● **Problem to solve**
Images should be omitted while the rest of the data is duplicated exactly.

● **Data below**
◆ ◆ ◆ ◆ ◆ ◆ ◆
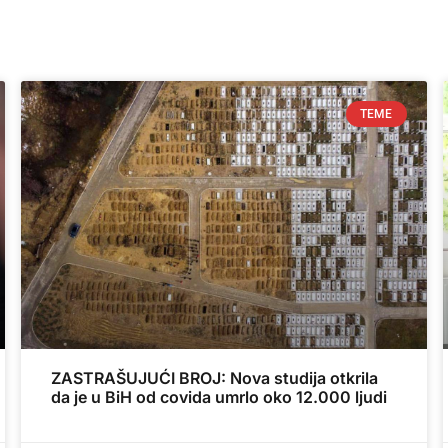
TEME
ZASTRAŠUJUĆI BROJ: Nova studija otkrila
da je u BiH od covida umrlo oko 12.000 ljudi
◆ ◆ ◆ ◆ ◆ ◆ ◆
● **Answer space**
TEME
ZASTRAŠUJUĆI BROJ: Nova studija otkrila
da je u BiH od covida umrlo oko 12.000 ljudi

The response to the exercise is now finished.